Wrinkle Ridges of Mare Serenitatis Home

Move your mouse over the picture to see the names of the various features.

This is the landing site of Apollo 17, the last of the manned landings on the Moon.   The Taurus mountains are largely in shadow but the low angle of the Sun brings out the ridges (dorsa) in the south-eastern part of the Mare Serenitatis.  Dorsa are wrinkle ridges, in the lava that flood the basins and are only metres high and so show up best when the terminator is near, as in this picture.  The picture shows only about half of the Dorsa Smirnov, otherwise known as the Serpentine Ridge (a better name really; Smirnov was a Russian naturalist of the 20th century and why he should be immortalised on the Moon is not clear to me).  It extends north as far as Posidonius and is 135 Km long.  The highest point coincides with the small crater Very but even there it is only a hundred metres or so high.
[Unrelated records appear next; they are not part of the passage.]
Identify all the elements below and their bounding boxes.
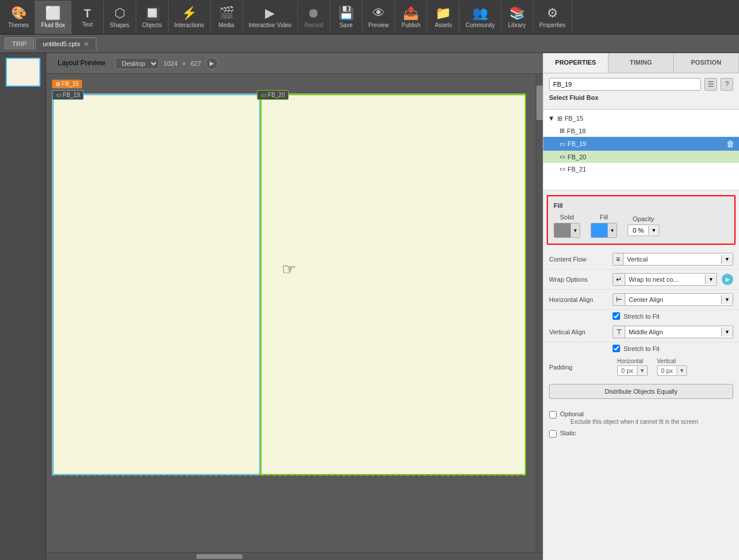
toolbar-library[interactable]: 📚 Library [501, 1, 533, 34]
solid-color-picker[interactable]: ▼ [554, 223, 580, 238]
play-button[interactable]: ▶ [206, 57, 218, 70]
canvas-scroll[interactable]: ⊞ FB_15 ▭ FB_19 ▭ FB_20 ☞ [46, 74, 536, 552]
tree-item-fb19[interactable]: ▭ FB_19 🗑 [543, 137, 739, 151]
fill-label: Fill [600, 214, 608, 221]
help-icon-btn[interactable]: ? [721, 78, 733, 91]
tree-item-fb15[interactable]: ▼ ⊞ FB_15 [543, 112, 739, 125]
fill-swatch [591, 223, 607, 237]
distribute-objects-btn[interactable]: Distribute Objects Equally [549, 384, 733, 399]
padding-v-select[interactable]: 0 px ▼ [657, 365, 688, 376]
vertical-align-select[interactable]: ⊤ Middle Align ▼ [613, 326, 733, 338]
fill-dropdown-arrow[interactable]: ▼ [607, 223, 617, 237]
toolbar-publish[interactable]: 📤 Publish [395, 1, 427, 34]
padding-v-arrow[interactable]: ▼ [677, 367, 687, 375]
opacity-dropdown-arrow[interactable]: ▼ [648, 226, 659, 235]
expand-icon-fb15: ▼ [548, 114, 555, 122]
h-stretch-checkbox[interactable] [613, 312, 620, 320]
fb19-label[interactable]: ▭ FB_19 [52, 90, 84, 100]
content-flow-value: Vertical [624, 254, 721, 264]
fb20-icon: ▭ [261, 92, 266, 98]
toolbar-fluid-box[interactable]: ⬜ Fluid Box [35, 1, 72, 34]
main-area: Layout Preview Desktop 1024 × 627 ▶ ⊞ FB… [0, 53, 739, 560]
tab-timing[interactable]: TIMING [609, 53, 674, 73]
id-input[interactable] [549, 78, 701, 91]
toolbar-themes[interactable]: 🎨 Themes [2, 1, 35, 34]
optional-section: Optional Exclude this object when it can… [543, 404, 739, 445]
slide-panel [0, 53, 46, 560]
optional-description: Exclude this object when it cannot fit i… [560, 419, 698, 425]
padding-vertical: Vertical 0 px ▼ [657, 358, 688, 376]
toolbar-properties[interactable]: ⚙ Properties [533, 1, 572, 34]
tab-properties[interactable]: PROPERTIES [543, 53, 609, 73]
tree-item-fb20[interactable]: ▭ FB_20 [543, 151, 739, 163]
panel-tabs: PROPERTIES TIMING POSITION [543, 53, 739, 73]
valign-arrow: ▼ [721, 327, 733, 337]
content-flow-select[interactable]: ≡ Vertical ▼ [613, 253, 733, 266]
solid-swatch [554, 223, 570, 237]
toolbar-record[interactable]: ⏺ Record [298, 1, 330, 34]
static-checkbox[interactable] [549, 430, 557, 438]
halign-arrow: ▼ [721, 295, 733, 304]
fb21-tree-icon: ▭ [559, 165, 565, 173]
toolbar-assets[interactable]: 📁 Assets [427, 1, 460, 34]
wrap-options-select[interactable]: ↵ Wrap to next co... ▼ [613, 273, 717, 286]
solid-dropdown-arrow[interactable]: ▼ [570, 223, 580, 237]
canvas-height: 627 [191, 60, 201, 67]
interactive-video-icon: ▶ [265, 6, 275, 21]
tree-item-fb21[interactable]: ▭ FB_21 [543, 163, 739, 175]
tab-bar: TRIP untitled5.cptx ✕ [0, 35, 739, 53]
toolbar-media[interactable]: 🎬 Media [211, 1, 243, 34]
horizontal-scrollbar[interactable] [46, 552, 543, 560]
toolbar-interactive-video[interactable]: ▶ Interactive Video [243, 1, 298, 34]
text-icon: T [84, 7, 91, 20]
toolbar-objects[interactable]: 🔲 Objects [136, 1, 169, 34]
publish-icon: 📤 [403, 6, 419, 21]
id-section: ☰ ? Select Fluid Box [543, 73, 739, 110]
vertical-align-row: Vertical Align ⊤ Middle Align ▼ [543, 322, 739, 342]
fb20-label[interactable]: ▭ FB_20 [257, 90, 289, 100]
fb20-tree-icon: ▭ [559, 153, 565, 160]
fb15-label[interactable]: ⊞ FB_15 [52, 80, 82, 88]
wrap-options-row: Wrap Options ↵ Wrap to next co... ▼ ▶ [543, 270, 739, 290]
media-icon: 🎬 [219, 6, 234, 21]
main-toolbar: 🎨 Themes ⬜ Fluid Box T Text ⬡ Shapes 🔲 O… [0, 0, 739, 35]
toolbar-save[interactable]: 💾 Save [330, 1, 363, 34]
layout-select[interactable]: Desktop [115, 58, 159, 69]
objects-icon: 🔲 [144, 6, 160, 21]
tree-item-fb18[interactable]: ⊞ FB_18 [543, 125, 739, 137]
padding-h-arrow[interactable]: ▼ [637, 367, 647, 375]
tab-close-icon[interactable]: ✕ [84, 40, 89, 48]
solid-label: Solid [560, 214, 574, 221]
tab-untitled5[interactable]: untitled5.cptx ✕ [35, 38, 96, 50]
toolbar-text[interactable]: T Text [72, 1, 104, 34]
tab-trip[interactable]: TRIP [5, 38, 34, 50]
optional-checkbox[interactable] [549, 411, 557, 419]
interactions-icon: ⚡ [181, 6, 197, 21]
canvas-fb20-box [260, 94, 526, 475]
canvas-scrollbar[interactable] [536, 74, 543, 552]
fb15-tree-icon: ⊞ [557, 115, 562, 122]
horizontal-align-row: Horizontal Align ⊢ Center Align ▼ [543, 290, 739, 310]
h-stretch-row: Stretch to Fit [543, 310, 739, 322]
padding-horizontal: Horizontal 0 px ▼ [617, 358, 648, 376]
tab-position[interactable]: POSITION [674, 53, 739, 73]
v-stretch-row: Stretch to Fit [543, 342, 739, 354]
static-label: Static [560, 430, 576, 436]
list-icon-btn[interactable]: ☰ [704, 78, 717, 91]
v-stretch-checkbox[interactable] [613, 345, 620, 352]
padding-row: Padding Horizontal 0 px ▼ Vertical 0 px … [543, 354, 739, 379]
toolbar-shapes[interactable]: ⬡ Shapes [104, 1, 136, 34]
toolbar-interactions[interactable]: ⚡ Interactions [169, 1, 211, 34]
slide-thumb-1[interactable] [6, 58, 40, 87]
horizontal-align-label: Horizontal Align [549, 296, 613, 303]
vertical-align-value: Middle Align [625, 327, 721, 337]
toolbar-preview[interactable]: 👁 Preview [363, 1, 395, 34]
canvas-width: 1024 [163, 60, 177, 67]
fill-color-picker[interactable]: ▼ [591, 223, 617, 238]
delete-fb19-btn[interactable]: 🗑 [726, 139, 734, 148]
horizontal-align-select[interactable]: ⊢ Center Align ▼ [613, 293, 733, 306]
toolbar-community[interactable]: 👥 Community [460, 1, 501, 34]
wrap-play-btn[interactable]: ▶ [722, 274, 733, 285]
padding-h-select[interactable]: 0 px ▼ [617, 365, 648, 376]
v-stretch-label: Stretch to Fit [624, 345, 659, 352]
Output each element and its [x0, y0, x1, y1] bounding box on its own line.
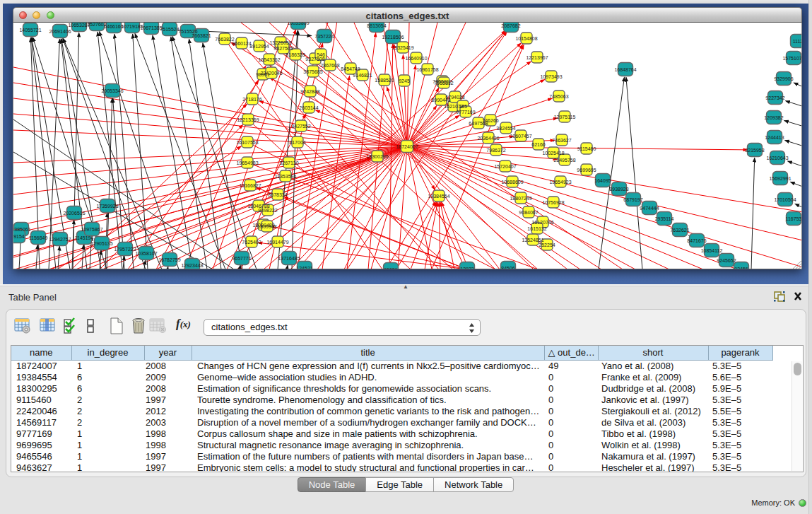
svg-text:8938928: 8938928	[609, 187, 628, 192]
svg-text:28495758: 28495758	[553, 158, 575, 163]
svg-text:9474444: 9474444	[640, 206, 659, 211]
svg-text:10607457: 10607457	[510, 134, 531, 139]
svg-text:7463627: 7463627	[552, 138, 571, 143]
svg-text:16543362: 16543362	[258, 57, 280, 62]
svg-text:9777169: 9777169	[456, 110, 475, 115]
svg-text:10358107: 10358107	[135, 251, 157, 256]
svg-text:7955812: 7955812	[434, 81, 453, 86]
svg-text:116753: 116753	[786, 216, 802, 221]
svg-text:13524851: 13524851	[522, 238, 543, 243]
svg-text:84506: 84506	[501, 266, 515, 270]
svg-text:15692991: 15692991	[769, 176, 791, 181]
svg-text:9329906: 9329906	[774, 76, 793, 81]
svg-text:1615132: 1615132	[527, 226, 546, 231]
svg-text:17010504: 17010504	[774, 197, 796, 202]
svg-text:2718176: 2718176	[242, 97, 261, 102]
svg-text:9327508: 9327508	[305, 57, 324, 62]
svg-text:16120746: 16120746	[531, 220, 553, 225]
svg-text:10975867: 10975867	[81, 227, 102, 232]
svg-text:19218506: 19218506	[382, 35, 404, 40]
svg-text:16640910: 16640910	[405, 56, 427, 61]
svg-text:546: 546	[317, 52, 325, 57]
svg-text:10756928: 10756928	[542, 200, 564, 205]
svg-text:16961758: 16961758	[416, 67, 438, 72]
svg-text:10671385: 10671385	[140, 25, 162, 30]
svg-text:124521: 124521	[296, 266, 312, 270]
svg-text:20053346: 20053346	[101, 88, 123, 93]
svg-text:9227342: 9227342	[765, 95, 784, 100]
svg-text:6794028: 6794028	[445, 95, 464, 100]
svg-text:9245652: 9245652	[717, 258, 736, 263]
svg-text:23420046: 23420046	[260, 71, 282, 76]
svg-text:20364436: 20364436	[477, 136, 499, 141]
svg-text:8912954: 8912954	[249, 44, 269, 49]
svg-text:1145194: 1145194	[75, 235, 94, 240]
svg-text:12975115: 12975115	[554, 115, 576, 119]
svg-text:62160: 62160	[531, 142, 546, 147]
svg-text:13325419: 13325419	[392, 45, 413, 50]
svg-text:15720407: 15720407	[494, 164, 516, 169]
svg-text:10973493: 10973493	[540, 74, 562, 79]
svg-text:19166827: 19166827	[239, 183, 261, 188]
svg-text:7632621: 7632621	[670, 228, 689, 233]
svg-text:1112: 1112	[793, 39, 802, 44]
svg-text:17359928: 17359928	[96, 204, 118, 209]
svg-text:7663821: 7663821	[192, 33, 211, 38]
svg-text:18300295: 18300295	[366, 154, 388, 159]
svg-text:9699695: 9699695	[577, 168, 596, 173]
svg-text:14055721: 14055721	[19, 28, 41, 33]
svg-text:19384554: 19384554	[428, 194, 449, 199]
svg-text:10025418: 10025418	[542, 151, 564, 156]
svg-text:10854112: 10854112	[701, 248, 723, 253]
svg-text:746266: 746266	[482, 118, 498, 123]
svg-text:9084067: 9084067	[519, 210, 538, 215]
svg-text:417004: 417004	[289, 140, 305, 145]
svg-text:12942757: 12942757	[49, 237, 71, 242]
svg-text:9146821: 9146821	[353, 73, 372, 78]
svg-text:9115460: 9115460	[577, 146, 596, 151]
svg-text:7986372: 7986372	[486, 148, 505, 153]
svg-text:12923448: 12923448	[181, 263, 203, 268]
svg-text:9498222: 9498222	[258, 208, 277, 213]
svg-text:7357224: 7357224	[314, 34, 334, 39]
svg-text:145: 145	[459, 104, 467, 109]
svg-text:3875685: 3875685	[303, 69, 322, 74]
svg-text:164095: 164095	[594, 178, 611, 183]
svg-text:20691406: 20691406	[49, 29, 71, 34]
svg-text:1385061: 1385061	[13, 227, 31, 232]
svg-text:19654983: 19654983	[236, 160, 258, 165]
svg-text:18807249: 18807249	[510, 196, 531, 201]
svg-text:6879197: 6879197	[623, 197, 642, 202]
svg-text:92456: 92456	[734, 267, 748, 270]
svg-text:19654923: 19654923	[549, 180, 571, 185]
svg-text:39154: 39154	[13, 234, 25, 239]
svg-text:18724007: 18724007	[396, 144, 418, 149]
svg-text:2087682: 2087682	[501, 23, 520, 28]
svg-text:1209382: 1209382	[764, 115, 783, 120]
svg-text:17957223: 17957223	[114, 247, 136, 252]
svg-text:16107553: 16107553	[236, 140, 258, 145]
svg-text:2603144: 2603144	[299, 105, 318, 110]
svg-text:12923: 12923	[460, 267, 474, 270]
svg-text:16210643: 16210643	[766, 156, 788, 160]
svg-text:8427552: 8427552	[291, 124, 310, 129]
svg-text:8454749: 8454749	[341, 66, 360, 71]
svg-text:3824554: 3824554	[496, 126, 515, 131]
svg-text:12213369: 12213369	[237, 117, 259, 122]
svg-text:2935114: 2935114	[655, 216, 674, 221]
svg-text:3267130: 3267130	[279, 160, 298, 165]
svg-text:1156849: 1156849	[29, 235, 48, 240]
svg-text:7485063: 7485063	[549, 94, 568, 99]
svg-text:9242848: 9242848	[300, 89, 319, 94]
svg-text:16033809: 16033809	[287, 23, 309, 25]
svg-text:7515524: 7515524	[160, 27, 179, 32]
svg-text:10154808: 10154808	[515, 36, 537, 41]
svg-text:16914479: 16914479	[266, 240, 288, 245]
svg-text:13716485: 13716485	[278, 256, 300, 261]
svg-text:9657771: 9657771	[232, 256, 251, 261]
svg-text:8186328: 8186328	[286, 52, 305, 57]
svg-text:252254: 252254	[539, 243, 555, 247]
svg-text:1809948: 1809948	[257, 224, 276, 229]
svg-text:1244413: 1244413	[765, 135, 784, 140]
svg-text:8660124: 8660124	[232, 41, 251, 46]
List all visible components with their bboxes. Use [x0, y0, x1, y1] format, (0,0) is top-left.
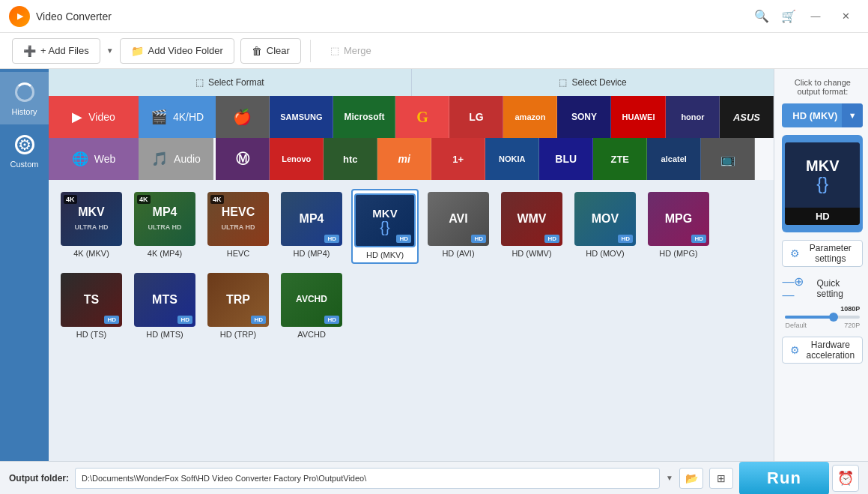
sidebar-item-history[interactable]: History	[0, 72, 49, 124]
format-type-row1: ▶ Video 🎬 4K/HD	[49, 96, 216, 138]
format-thumb-hd-mkv: MKV {} HD	[354, 193, 416, 247]
title-bar: Video Converter 🔍 🛒 — ✕	[0, 0, 868, 33]
format-header: ⬚ Select Format ⬚ Select Device	[49, 69, 774, 96]
brand-lenovo[interactable]: Lenovo	[270, 138, 324, 180]
mkv-text: MKV	[806, 157, 839, 175]
sidebar: History Custom	[0, 69, 49, 461]
parameter-settings-button[interactable]: ⚙ Parameter settings	[782, 240, 863, 267]
brand-samsung[interactable]: SAMSUNG	[270, 96, 333, 138]
format-hd-ts[interactable]: TS HD HD (TS)	[58, 270, 125, 342]
brand-xiaomi[interactable]: mi	[377, 138, 431, 180]
brand-honor[interactable]: honor	[666, 96, 720, 138]
gear-icon	[13, 133, 37, 157]
brands-row-1: 🍎 SAMSUNG Microsoft G LG amazon SONY HUA…	[216, 96, 774, 138]
split-button[interactable]: ⊞	[709, 468, 733, 489]
format-thumb-hd-mp4: MP4 HD	[281, 192, 342, 246]
search-icon[interactable]: 🔍	[748, 0, 775, 33]
brand-microsoft[interactable]: Microsoft	[333, 96, 395, 138]
add-files-dropdown[interactable]: ▼	[106, 46, 114, 55]
format-thumb-hd-mov: MOV HD	[574, 192, 636, 246]
format-thumb-hd-trp: TRP HD	[207, 273, 269, 327]
format-thumb-mp4-4k: 4K MP4ULTRA HD	[134, 192, 195, 246]
right-brands-panel: 🍎 SAMSUNG Microsoft G LG amazon SONY HUA…	[216, 96, 774, 180]
cart-icon[interactable]: 🛒	[775, 0, 802, 33]
brand-google[interactable]: G	[395, 96, 449, 138]
format-thumb-avchd: AVCHD HD	[281, 273, 342, 327]
sidebar-item-custom[interactable]: Custom	[0, 124, 49, 177]
brand-sony[interactable]: SONY	[557, 96, 611, 138]
minimize-button[interactable]: —	[802, 6, 829, 27]
alarm-button[interactable]: ⏰	[832, 465, 859, 492]
tab-select-format[interactable]: ⬚ Select Format	[49, 69, 412, 96]
add-icon: ➕	[23, 45, 36, 57]
play-icon: ▶	[72, 109, 82, 125]
output-path-dropdown[interactable]: ▼	[666, 474, 673, 482]
run-section: Run ⏰	[739, 462, 859, 495]
settings-icon: ⚙	[790, 247, 800, 259]
format-hd-mts[interactable]: MTS HD HD (MTS)	[131, 270, 198, 342]
brand-tv[interactable]: 📺	[701, 138, 755, 180]
format-hd-mpg[interactable]: MPG HD HD (MPG)	[645, 189, 712, 264]
audio-type-button[interactable]: 🎵 Audio	[139, 138, 213, 180]
hd-type-button[interactable]: 🎬 4K/HD	[139, 96, 216, 138]
mkv-preview-top: MKV {}	[785, 142, 860, 208]
merge-button[interactable]: ⬚ Merge	[320, 38, 382, 64]
format-tab-icon: ⬚	[195, 77, 204, 88]
run-button[interactable]: Run	[739, 462, 829, 495]
output-path-input[interactable]	[75, 468, 660, 489]
format-avchd[interactable]: AVCHD HD AVCHD	[278, 270, 345, 342]
main-layout: History Custom ⬚ Select Format ⬚ Select …	[0, 69, 868, 461]
add-files-button[interactable]: ➕ + Add Files	[12, 38, 100, 64]
browse-folder-button[interactable]: 📂	[679, 468, 703, 489]
add-folder-button[interactable]: 📁 Add Video Folder	[120, 38, 234, 64]
brand-oneplus[interactable]: 1+	[431, 138, 485, 180]
hardware-acceleration-button[interactable]: ⚙ Hardware acceleration	[782, 337, 863, 364]
mkv-preview-box: MKV {} HD	[785, 142, 860, 225]
slider-fill	[785, 316, 834, 319]
format-hd-avi[interactable]: AVI HD HD (AVI)	[425, 189, 492, 264]
brand-nokia[interactable]: NOKIA	[485, 138, 539, 180]
format-hd-mp4[interactable]: MP4 HD HD (MP4)	[278, 189, 345, 264]
format-thumb-mkv-4k: 4K MKVULTRA HD	[61, 192, 122, 246]
format-hevc[interactable]: 4K HEVCULTRA HD HEVC	[204, 189, 272, 264]
format-thumb-hd-ts: TS HD	[61, 273, 122, 327]
brand-apple[interactable]: 🍎	[216, 96, 270, 138]
format-hd-mov[interactable]: MOV HD HD (MOV)	[571, 189, 639, 264]
close-button[interactable]: ✕	[832, 6, 859, 27]
format-hd-wmv[interactable]: WMV HD HD (WMV)	[498, 189, 565, 264]
merge-icon: ⬚	[330, 45, 339, 56]
brand-amazon[interactable]: amazon	[503, 96, 557, 138]
slider-track[interactable]	[785, 316, 860, 319]
quality-slider-container: 1080P Default 720P	[782, 305, 863, 329]
brand-lg[interactable]: LG	[449, 96, 503, 138]
format-hd-trp[interactable]: TRP HD HD (TRP)	[204, 270, 272, 342]
video-type-button[interactable]: ▶ Video	[49, 96, 139, 138]
brand-huawei[interactable]: HUAWEI	[611, 96, 666, 138]
clear-button[interactable]: 🗑 Clear	[240, 38, 301, 64]
brand-htc[interactable]: htc	[324, 138, 377, 180]
brand-alcatel[interactable]: alcatel	[647, 138, 701, 180]
brand-zte[interactable]: ZTE	[593, 138, 647, 180]
format-thumb-hevc: 4K HEVCULTRA HD	[207, 192, 269, 246]
format-hd-mkv[interactable]: MKV {} HD HD (MKV)	[351, 189, 419, 264]
brand-asus[interactable]: ASUS	[720, 96, 774, 138]
output-format-selector[interactable]: HD (MKV) ▼	[782, 103, 863, 127]
left-type-panel: ▶ Video 🎬 4K/HD 🌐 Web 🎵 Audio	[49, 96, 216, 180]
brand-blu[interactable]: BLU	[539, 138, 593, 180]
bottom-bar: Output folder: ▼ 📂 ⊞ Run ⏰	[0, 461, 868, 494]
tab-select-device[interactable]: ⬚ Select Device	[412, 69, 774, 96]
slider-thumb[interactable]	[829, 313, 838, 322]
format-mkv-4k[interactable]: 4K MKVULTRA HD 4K (MKV)	[58, 189, 125, 264]
output-format-dropdown[interactable]: ▼	[842, 103, 863, 127]
history-icon	[13, 80, 37, 104]
quick-setting-section: —⊕— Quick setting 1080P Default 720P	[782, 274, 863, 329]
app-icon	[9, 6, 30, 27]
format-thumb-hd-mts: MTS HD	[134, 273, 195, 327]
web-type-button[interactable]: 🌐 Web	[49, 138, 139, 180]
right-panel: Click to change output format: HD (MKV) …	[774, 69, 868, 461]
format-mp4-4k[interactable]: 4K MP4ULTRA HD 4K (MP4)	[131, 189, 198, 264]
brand-motorola[interactable]: Ⓜ	[216, 138, 270, 180]
format-thumb-hd-avi: AVI HD	[428, 192, 489, 246]
format-thumb-hd-mpg: MPG HD	[648, 192, 709, 246]
folder-icon: 📁	[131, 45, 144, 57]
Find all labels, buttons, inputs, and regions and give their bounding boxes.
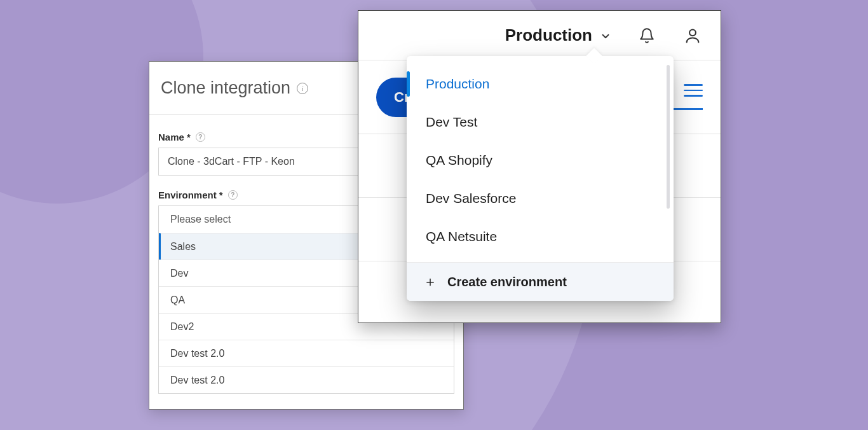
menu-icon[interactable] <box>684 84 703 97</box>
environment-option[interactable]: Dev test 2.0 <box>159 340 454 366</box>
environment-menu-item[interactable]: Production <box>407 65 674 103</box>
clone-panel-title: Clone integration <box>161 78 290 98</box>
chevron-down-icon <box>600 31 610 41</box>
help-icon[interactable]: ? <box>196 132 205 142</box>
environment-selector[interactable]: Production <box>505 25 610 45</box>
info-icon[interactable]: i <box>297 83 308 94</box>
help-icon[interactable]: ? <box>228 190 238 200</box>
bell-icon[interactable] <box>638 27 656 45</box>
plus-icon: ＋ <box>423 275 437 289</box>
environment-label: Environment * <box>158 190 223 200</box>
environment-menu: ProductionDev TestQA ShopifyDev Salesfor… <box>407 56 674 301</box>
name-label: Name * <box>158 132 191 142</box>
user-icon[interactable] <box>684 27 702 45</box>
environment-menu-item[interactable]: Dev Test <box>407 103 674 141</box>
environment-menu-item[interactable]: QA Netsuite <box>407 218 674 256</box>
create-environment-label: Create environment <box>447 275 567 289</box>
environment-menu-item[interactable]: QA Shopify <box>407 141 674 179</box>
svg-point-0 <box>689 29 696 36</box>
environment-selector-label: Production <box>505 25 592 45</box>
environment-option[interactable]: Dev test 2.0 <box>159 366 454 393</box>
environment-menu-item[interactable]: Dev Salesforce <box>407 179 674 218</box>
top-bar: Production <box>358 11 721 60</box>
create-environment-action[interactable]: ＋ Create environment <box>407 263 674 301</box>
It may be part of a ring of ridges that encircle Mare Serenitatis, but which are almost impossible to image in a single exposure (see my picture of Mare Serenitatis).  Dorsa Aldrovandri (also a naturalist but 16th century this time) is another such ridge close to the mountains.
The scale markers are approximately 100 Km north and west.
The picture was taken with a ToUcam attached to my LX200 on 23rd September 2005 at 02:38 UT, when the Moon was 20.1 days old.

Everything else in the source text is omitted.